*** Opening Extracted records ***

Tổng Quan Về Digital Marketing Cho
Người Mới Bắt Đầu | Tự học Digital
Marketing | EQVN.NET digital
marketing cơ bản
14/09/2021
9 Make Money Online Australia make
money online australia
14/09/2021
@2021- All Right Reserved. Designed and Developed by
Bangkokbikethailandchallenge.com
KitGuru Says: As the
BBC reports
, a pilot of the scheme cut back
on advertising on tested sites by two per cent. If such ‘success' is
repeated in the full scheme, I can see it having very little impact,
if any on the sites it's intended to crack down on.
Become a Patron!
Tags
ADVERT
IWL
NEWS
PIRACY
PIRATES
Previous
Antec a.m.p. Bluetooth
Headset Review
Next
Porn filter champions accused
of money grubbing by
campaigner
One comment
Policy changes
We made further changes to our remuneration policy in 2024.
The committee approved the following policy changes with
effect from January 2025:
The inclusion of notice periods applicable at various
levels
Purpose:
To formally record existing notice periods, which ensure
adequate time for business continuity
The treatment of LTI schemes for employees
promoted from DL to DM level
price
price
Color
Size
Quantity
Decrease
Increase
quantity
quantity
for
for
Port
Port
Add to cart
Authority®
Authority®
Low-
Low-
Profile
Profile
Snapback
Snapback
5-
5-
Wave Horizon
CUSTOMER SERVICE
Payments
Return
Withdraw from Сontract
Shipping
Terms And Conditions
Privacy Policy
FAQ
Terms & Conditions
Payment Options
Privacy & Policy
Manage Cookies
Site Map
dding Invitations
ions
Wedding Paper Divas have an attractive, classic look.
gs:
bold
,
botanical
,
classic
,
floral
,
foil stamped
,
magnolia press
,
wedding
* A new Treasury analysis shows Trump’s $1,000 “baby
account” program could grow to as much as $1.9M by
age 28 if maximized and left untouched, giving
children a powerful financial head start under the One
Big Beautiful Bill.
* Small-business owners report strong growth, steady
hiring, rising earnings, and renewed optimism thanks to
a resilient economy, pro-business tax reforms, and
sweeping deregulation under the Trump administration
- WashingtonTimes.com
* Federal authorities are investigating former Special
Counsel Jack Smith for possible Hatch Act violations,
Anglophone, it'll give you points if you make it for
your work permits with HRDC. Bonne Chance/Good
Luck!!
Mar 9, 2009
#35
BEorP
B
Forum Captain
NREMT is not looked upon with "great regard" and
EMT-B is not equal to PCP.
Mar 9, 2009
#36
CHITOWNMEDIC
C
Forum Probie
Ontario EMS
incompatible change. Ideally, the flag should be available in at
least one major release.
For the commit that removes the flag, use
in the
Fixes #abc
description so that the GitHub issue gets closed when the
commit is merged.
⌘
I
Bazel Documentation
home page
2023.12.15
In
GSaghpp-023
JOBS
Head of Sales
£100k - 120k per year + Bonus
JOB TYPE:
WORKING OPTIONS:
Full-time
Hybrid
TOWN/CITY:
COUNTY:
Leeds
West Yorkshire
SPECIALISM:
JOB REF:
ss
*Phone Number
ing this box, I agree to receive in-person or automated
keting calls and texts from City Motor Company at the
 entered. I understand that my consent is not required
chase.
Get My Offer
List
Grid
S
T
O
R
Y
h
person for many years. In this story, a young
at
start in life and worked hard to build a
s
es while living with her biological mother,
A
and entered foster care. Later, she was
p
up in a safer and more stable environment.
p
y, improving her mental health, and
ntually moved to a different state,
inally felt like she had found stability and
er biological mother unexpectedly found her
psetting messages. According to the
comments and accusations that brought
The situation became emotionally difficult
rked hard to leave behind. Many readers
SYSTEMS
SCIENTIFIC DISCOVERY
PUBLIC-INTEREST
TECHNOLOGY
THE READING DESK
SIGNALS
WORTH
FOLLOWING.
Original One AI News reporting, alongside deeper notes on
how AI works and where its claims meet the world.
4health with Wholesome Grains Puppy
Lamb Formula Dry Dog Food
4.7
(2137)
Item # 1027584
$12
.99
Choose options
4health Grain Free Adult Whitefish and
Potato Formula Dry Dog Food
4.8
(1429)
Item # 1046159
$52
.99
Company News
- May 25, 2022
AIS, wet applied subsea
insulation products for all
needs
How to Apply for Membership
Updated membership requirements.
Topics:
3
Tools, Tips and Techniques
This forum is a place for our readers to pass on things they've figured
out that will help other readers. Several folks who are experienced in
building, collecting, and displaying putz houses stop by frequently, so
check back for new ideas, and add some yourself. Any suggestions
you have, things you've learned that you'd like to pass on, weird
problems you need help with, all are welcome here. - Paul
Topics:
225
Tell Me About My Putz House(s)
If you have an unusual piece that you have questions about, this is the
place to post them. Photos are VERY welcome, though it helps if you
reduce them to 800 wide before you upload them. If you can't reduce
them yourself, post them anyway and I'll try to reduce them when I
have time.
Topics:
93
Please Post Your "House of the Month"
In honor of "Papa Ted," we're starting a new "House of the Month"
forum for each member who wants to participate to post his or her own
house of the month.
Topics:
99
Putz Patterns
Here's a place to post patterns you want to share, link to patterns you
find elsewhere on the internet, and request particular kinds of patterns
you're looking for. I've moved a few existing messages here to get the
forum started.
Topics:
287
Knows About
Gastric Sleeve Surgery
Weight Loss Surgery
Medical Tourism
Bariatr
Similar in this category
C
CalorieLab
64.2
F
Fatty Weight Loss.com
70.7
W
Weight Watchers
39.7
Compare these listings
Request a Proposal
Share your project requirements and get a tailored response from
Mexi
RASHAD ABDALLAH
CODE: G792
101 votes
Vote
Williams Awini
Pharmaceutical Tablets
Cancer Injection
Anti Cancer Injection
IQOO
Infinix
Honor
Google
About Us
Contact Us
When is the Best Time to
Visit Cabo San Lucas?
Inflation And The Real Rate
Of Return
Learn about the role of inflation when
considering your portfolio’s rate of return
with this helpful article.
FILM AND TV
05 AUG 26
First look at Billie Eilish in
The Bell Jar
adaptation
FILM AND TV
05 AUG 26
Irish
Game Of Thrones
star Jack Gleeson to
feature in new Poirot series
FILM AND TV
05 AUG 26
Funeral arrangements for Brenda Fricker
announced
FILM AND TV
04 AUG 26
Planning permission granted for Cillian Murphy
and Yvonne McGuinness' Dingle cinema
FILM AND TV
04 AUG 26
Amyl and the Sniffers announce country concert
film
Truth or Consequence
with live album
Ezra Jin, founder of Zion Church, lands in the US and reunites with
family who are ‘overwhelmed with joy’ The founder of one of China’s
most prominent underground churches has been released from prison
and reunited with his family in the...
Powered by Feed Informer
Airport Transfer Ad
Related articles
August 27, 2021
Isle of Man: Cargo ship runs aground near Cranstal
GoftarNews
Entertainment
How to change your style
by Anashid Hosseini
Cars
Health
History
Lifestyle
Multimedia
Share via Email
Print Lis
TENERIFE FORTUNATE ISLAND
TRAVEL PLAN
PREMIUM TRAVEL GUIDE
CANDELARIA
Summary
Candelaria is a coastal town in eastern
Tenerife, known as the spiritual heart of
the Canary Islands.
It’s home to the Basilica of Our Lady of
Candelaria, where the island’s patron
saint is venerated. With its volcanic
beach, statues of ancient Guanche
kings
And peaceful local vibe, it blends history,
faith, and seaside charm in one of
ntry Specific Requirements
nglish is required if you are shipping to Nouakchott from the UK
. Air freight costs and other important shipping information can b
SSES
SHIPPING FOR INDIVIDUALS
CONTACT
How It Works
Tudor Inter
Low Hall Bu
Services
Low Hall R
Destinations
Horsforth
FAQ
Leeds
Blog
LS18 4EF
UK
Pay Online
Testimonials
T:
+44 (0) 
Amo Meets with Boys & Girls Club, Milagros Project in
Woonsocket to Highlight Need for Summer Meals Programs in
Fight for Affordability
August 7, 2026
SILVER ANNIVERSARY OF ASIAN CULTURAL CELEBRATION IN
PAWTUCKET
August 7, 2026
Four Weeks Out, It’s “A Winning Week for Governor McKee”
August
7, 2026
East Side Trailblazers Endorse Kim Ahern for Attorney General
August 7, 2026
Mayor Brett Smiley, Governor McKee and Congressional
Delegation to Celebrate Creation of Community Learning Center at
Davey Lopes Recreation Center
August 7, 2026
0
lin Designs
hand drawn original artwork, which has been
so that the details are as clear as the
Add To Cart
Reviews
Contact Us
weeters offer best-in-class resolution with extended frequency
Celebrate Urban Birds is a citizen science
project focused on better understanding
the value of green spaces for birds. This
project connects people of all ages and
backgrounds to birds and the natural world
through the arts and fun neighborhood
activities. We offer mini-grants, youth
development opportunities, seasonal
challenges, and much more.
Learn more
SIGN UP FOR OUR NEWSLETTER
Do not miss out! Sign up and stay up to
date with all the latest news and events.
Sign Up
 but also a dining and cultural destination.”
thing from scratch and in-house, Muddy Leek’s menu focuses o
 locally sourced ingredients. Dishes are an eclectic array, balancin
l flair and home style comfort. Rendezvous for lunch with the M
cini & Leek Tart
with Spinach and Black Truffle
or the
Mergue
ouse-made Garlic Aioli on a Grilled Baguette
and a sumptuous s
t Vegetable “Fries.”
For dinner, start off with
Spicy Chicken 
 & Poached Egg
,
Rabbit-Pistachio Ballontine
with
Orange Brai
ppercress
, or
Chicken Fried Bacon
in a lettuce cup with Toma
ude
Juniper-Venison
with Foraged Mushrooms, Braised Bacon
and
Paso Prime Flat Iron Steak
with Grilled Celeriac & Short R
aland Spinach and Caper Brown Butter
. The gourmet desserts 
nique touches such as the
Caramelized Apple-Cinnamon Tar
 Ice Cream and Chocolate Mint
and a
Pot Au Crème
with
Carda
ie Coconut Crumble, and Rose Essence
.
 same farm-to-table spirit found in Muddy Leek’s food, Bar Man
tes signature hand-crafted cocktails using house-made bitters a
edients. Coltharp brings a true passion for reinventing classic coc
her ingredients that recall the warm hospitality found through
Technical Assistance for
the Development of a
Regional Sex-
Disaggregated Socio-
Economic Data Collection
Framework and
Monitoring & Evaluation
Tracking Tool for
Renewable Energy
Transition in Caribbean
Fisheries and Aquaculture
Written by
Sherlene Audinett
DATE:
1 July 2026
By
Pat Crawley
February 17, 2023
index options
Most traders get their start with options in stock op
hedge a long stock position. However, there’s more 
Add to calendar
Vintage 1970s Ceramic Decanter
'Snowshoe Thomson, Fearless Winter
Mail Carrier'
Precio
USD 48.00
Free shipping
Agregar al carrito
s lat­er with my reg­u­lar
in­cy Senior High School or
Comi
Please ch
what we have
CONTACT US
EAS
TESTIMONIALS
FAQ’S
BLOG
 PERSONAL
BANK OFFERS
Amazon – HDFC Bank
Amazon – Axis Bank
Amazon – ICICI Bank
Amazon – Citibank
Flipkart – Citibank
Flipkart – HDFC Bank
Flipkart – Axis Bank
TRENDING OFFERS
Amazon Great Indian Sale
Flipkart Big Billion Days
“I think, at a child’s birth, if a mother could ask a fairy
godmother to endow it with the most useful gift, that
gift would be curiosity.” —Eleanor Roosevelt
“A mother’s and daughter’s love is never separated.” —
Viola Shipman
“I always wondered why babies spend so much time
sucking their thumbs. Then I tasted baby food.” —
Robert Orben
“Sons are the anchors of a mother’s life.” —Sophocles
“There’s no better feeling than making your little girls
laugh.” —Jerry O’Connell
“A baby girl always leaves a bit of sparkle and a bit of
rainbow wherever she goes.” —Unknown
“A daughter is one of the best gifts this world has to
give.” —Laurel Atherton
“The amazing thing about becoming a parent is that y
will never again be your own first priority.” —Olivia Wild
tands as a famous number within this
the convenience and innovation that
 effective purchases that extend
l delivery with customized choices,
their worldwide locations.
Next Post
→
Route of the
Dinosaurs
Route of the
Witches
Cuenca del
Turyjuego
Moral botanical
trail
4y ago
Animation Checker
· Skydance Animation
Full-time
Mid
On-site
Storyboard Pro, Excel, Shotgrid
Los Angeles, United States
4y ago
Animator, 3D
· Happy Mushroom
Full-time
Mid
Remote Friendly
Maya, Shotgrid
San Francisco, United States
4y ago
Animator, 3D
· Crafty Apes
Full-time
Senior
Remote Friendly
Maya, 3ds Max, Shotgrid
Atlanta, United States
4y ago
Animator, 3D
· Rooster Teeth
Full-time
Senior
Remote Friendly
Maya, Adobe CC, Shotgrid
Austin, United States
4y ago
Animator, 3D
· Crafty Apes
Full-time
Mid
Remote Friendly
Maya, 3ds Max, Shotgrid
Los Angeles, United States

*** Closing Extracted records ***

» **The problem**
With the line holding "Economic Data Collection" as the first and the line holding "ask a fairy" as the last, please transcribe exactly the lines of the material above in that range and nothing else.

» **Answer box**
Economic Data Collection
Framework and
Monitoring & Evaluation
Tracking Tool for
Renewable Energy
Transition in Caribbean
Fisheries and Aquaculture
Written by
Sherlene Audinett
DATE:
1 July 2026
By
Pat Crawley
February 17, 2023
index options
Most traders get their start with options in stock op
hedge a long stock position. However, there’s more 
Add to calendar
Vintage 1970s Ceramic Decanter
'Snowshoe Thomson, Fearless Winter
Mail Carrier'
Precio
USD 48.00
Free shipping
Agregar al carrito
s lat­er with my reg­u­lar
in­cy Senior High School or
Comi
Please ch
what we have
CONTACT US
EAS
TESTIMONIALS
FAQ’S
BLOG
 PERSONAL
BANK OFFERS
Amazon – HDFC Bank
Amazon – Axis Bank
Amazon – ICICI Bank
Amazon – Citibank
Flipkart – Citibank
Flipkart – HDFC Bank
Flipkart – Axis Bank
TRENDING OFFERS
Amazon Great Indian Sale
Flipkart Big Billion Days
“I think, at a child’s birth, if a mother could ask a fairy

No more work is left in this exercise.